Guerre, attentati, decapitazioni, naufragi e alluvioni irresponsabili, assassinii privati, individuali e di gruppo, incidenti mortali, genocidi sospetti; e potremmo continuare nell’elenco delle forme premeditate o colpose di violenza e di ferocia. Per concludere con il simbolo più raccapricciante di violenza colposa che uccide milioni di bambini: la fame. Che umanità è mai questa incapace di porre un freno ai propri istinti e un confine ai propri interessi? Quale spazio può avere la ragione, questo dono naturale di cui l’uomo potrebbe servirsi e godere, nello sforzo disumano di spegnere gli incendi emotivi e mitigare i conflitti? E quale significato e legittimità in questo nostro tempo impazzito possiamo ancora attribuire alla speranza? Siamo costretti di nuovo a dare una energica pedata a vuoti sentimentalismi e inerzie moderate e ad affidarci con lucida determinazione all’ottimismo della volontà. Ricordandoci che la Rivoluzione Francese è dietro l’angolo e che la Marsigliese è lì ad ammonirci di essere ancora un efficace inno di lotta.
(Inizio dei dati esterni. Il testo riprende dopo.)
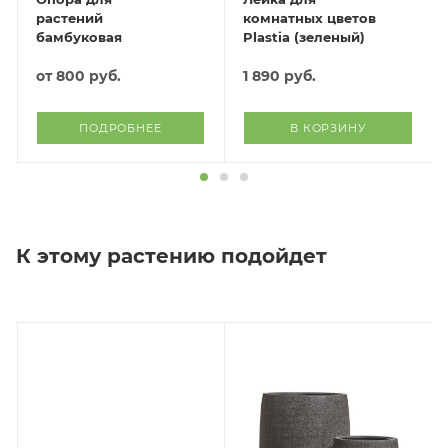
растений
комнатных цветов
бамбуковая
Plastia (зеленый)
от
800 руб.
1 890
руб.
ПОДРОБНЕЕ
В КОРЗИНУ
К этому растению подойдет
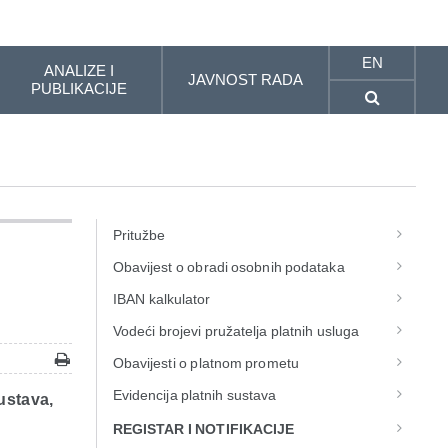
EN
ANALIZE I
JAVNOST RADA
PUBLIKACIJE
Pritužbe
Obavijest o obradi osobnih podataka
IBAN kalkulator
Vodeći brojevi pružatelja platnih usluga
Obavijesti o platnom prometu
Evidencija platnih sustava
ustava,
REGISTAR I NOTIFIKACIJE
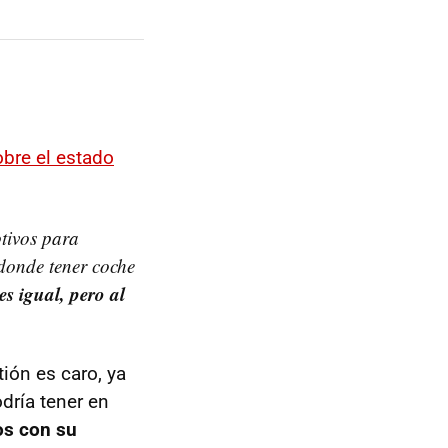
obre el estado
otivos para
donde tener coche
 igual, pero al
ión es caro, ya
dría tener en
os con su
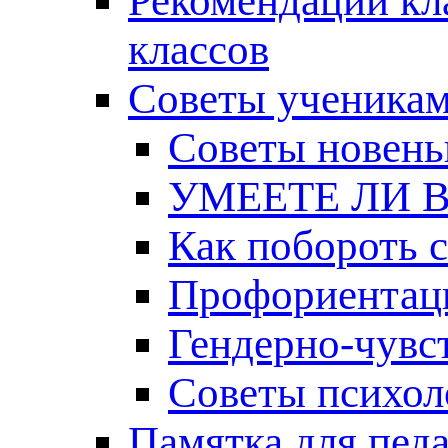
Рекомендации кл
классов
Советы ученикам
Советы новень
УМЕЕТЕ ЛИ 
Как побороть 
Профориентац
Гендерно-чувс
Советы психоло
Памятка для пед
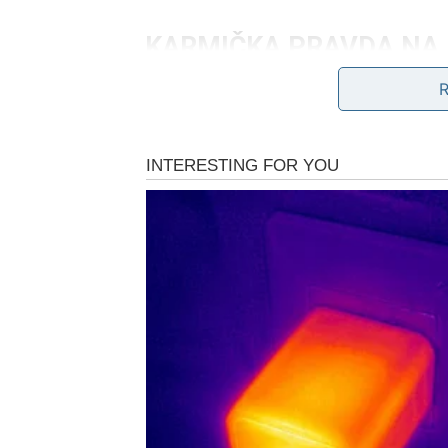
KARMIČKA PRAVDA NA P
POTVRĐUJE
Vodolija je često ispred svog vremena. Vaše
Ako ste imali osećaj da vas neko potcenjuje 
Karma može doneti:
priznanje za vašu ideju,
podršku osobe sa autoritetom,
razotkrivanje tuđe greške,
novu poslovnu priliku koja vam daje više sl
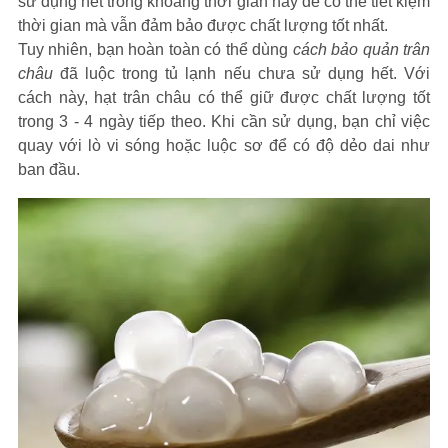
sử dụng hết trong khoảng thời gian này để có thể tiết kiệm
thời gian mà vẫn đảm bảo được chất lượng tốt nhất.
Tuy nhiên, bạn hoàn toàn có thể dùng
cách bảo quản trân
châu
đã luộc trong tủ lạnh nếu chưa sử dụng hết. Với
cách này, hạt trân châu có thể giữ được chất lượng tốt
trong 3 - 4 ngày tiếp theo. Khi cần sử dụng, bạn chỉ việc
quay với lò vi sóng hoặc luộc sơ để có độ dẻo dai như
ban đầu.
Questa brevissima introduzione al Manifesto ha il senso di sollecitare il lettore ad una lettura non superficiale dei perché a cui, se vorrà, potrà contribuire con la propria opinione o anche suggerendo in aggiunzione qualche nuovo perché. L’Autore del Manifesto, come è logico, sarà il primo ad offrire ad ogni perché la propria opinione. Scusandosi di avere sino ad ora usato il plurale “noi”, che non ha affatto voluto sottintendere il plurale maiestatis, ma semplicemente ha voluto rammentare a se stesso il contributo di opinioni e visioni non dissimili da parte di parenti, amici e conoscenti.